**Data for processing:**
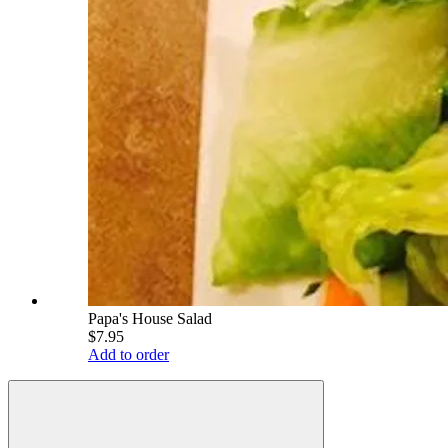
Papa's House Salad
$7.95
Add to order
...
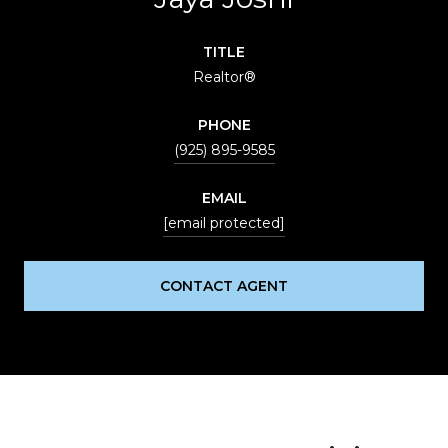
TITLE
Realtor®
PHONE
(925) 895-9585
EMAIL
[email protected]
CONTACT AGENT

**What to produce:**
Set down exactly the lines of the data above, beginning with the line that has "(925) 895-9585" and ending with the line that has "CONTACT AGENT", and no others.

**Reply to the exercise:**
(925) 895-9585
EMAIL
[email protected]
CONTACT AGENT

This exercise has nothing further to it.